A Model of Treg Differentiation Based on mTOR Activation
From the aforementioned studies, it is clear that the metabolic cues from the environment and subsequent mTOR activity play a key role in Treg differentiation. Powell et al. have proposed a model of Treg differentiation based on mTOR activity that mimics that seen in conventional T cell differentiation. Briefly, naïve T cells, receiving strong mTOR activation upon antigen recognition (through environmental cues, TCR, cytokine, and co-stimulatory stimulation), differentiated into short-lived Teff cells exhibiting high glycolytic activity, while those receiving weak mTOR activation developed into long-lived memory T cells dependent on oxidative phosphorylation to meet their energy needs (38). One can suggest that the high level of mTOR activity in Teff cells would be necessary to sustain higher demand for energy via glycolytic pathways while the opposite would hold true for quiescent memory T cells. A similar model can be applied to induced Treg where naïve T cells in the presence of TGF-β receiving either high or low mTOR activating signals could result in the differentiation of “effector” and “memory” Foxp3+ Treg respectively. As such, CD4+ Foxp3+ T cells that traffic to activating lymph nodes and become robustly stimulated (mTORhi) generate short-lived “effector” Treg. These effector Treg would then home to the tissues and control immune responses. This model can explain why T cells stimulated in vitro with high doses of peptide in the presence of exogenous TGF-β develop into Treg. These mTORhi Treg exhibit high glycolytic activity similar to that of conventional Teff cells (Figure 2). Consequently, this model can also be applied to natural Treg cells differentiation into effector or memory Treg arising through associated mTOR hi or low activity upon antigen recognition (38).
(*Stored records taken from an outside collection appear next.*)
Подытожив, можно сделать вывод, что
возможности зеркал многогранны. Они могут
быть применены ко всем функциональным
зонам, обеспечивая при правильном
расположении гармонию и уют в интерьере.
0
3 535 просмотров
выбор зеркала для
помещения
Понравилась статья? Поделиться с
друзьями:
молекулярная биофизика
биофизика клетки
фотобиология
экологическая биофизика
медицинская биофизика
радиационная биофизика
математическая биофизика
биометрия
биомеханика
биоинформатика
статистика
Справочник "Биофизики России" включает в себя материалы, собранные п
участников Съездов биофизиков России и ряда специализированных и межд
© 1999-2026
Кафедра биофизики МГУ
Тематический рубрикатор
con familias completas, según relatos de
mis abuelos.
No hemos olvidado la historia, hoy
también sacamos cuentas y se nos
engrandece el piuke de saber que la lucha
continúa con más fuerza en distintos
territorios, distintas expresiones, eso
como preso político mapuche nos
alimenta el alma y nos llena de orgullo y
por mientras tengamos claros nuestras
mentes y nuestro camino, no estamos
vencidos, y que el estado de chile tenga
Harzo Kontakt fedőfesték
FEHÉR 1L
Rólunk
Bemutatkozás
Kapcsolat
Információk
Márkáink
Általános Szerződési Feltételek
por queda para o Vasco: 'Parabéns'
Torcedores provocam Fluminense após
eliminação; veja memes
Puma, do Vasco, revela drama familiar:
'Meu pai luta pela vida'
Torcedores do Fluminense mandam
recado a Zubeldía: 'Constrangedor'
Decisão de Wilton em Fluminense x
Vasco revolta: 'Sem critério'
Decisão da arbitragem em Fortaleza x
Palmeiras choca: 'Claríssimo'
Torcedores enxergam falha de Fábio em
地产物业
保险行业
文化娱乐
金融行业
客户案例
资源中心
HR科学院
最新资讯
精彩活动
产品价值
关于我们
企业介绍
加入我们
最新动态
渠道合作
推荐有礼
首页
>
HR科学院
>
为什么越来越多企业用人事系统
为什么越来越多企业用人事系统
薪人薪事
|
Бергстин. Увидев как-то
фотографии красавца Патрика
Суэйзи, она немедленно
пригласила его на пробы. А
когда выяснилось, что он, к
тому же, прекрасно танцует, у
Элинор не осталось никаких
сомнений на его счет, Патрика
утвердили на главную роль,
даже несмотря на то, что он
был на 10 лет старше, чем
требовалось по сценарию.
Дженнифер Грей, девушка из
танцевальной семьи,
Figure 2. The level of mTORC1 activity and glycolysis is important for differentiation of T cell subsets. mTORC1 integrates nutrient sensing and signaling pathways to match the energy requirements of activated T cells. Th1, Th2, and Th17 cells require high levels of glycolysis that is mediated by high mTORC1 activity, whereas Treg differentiation requires variable mTorc activity, reduced glycolysis, and lipid oxidation.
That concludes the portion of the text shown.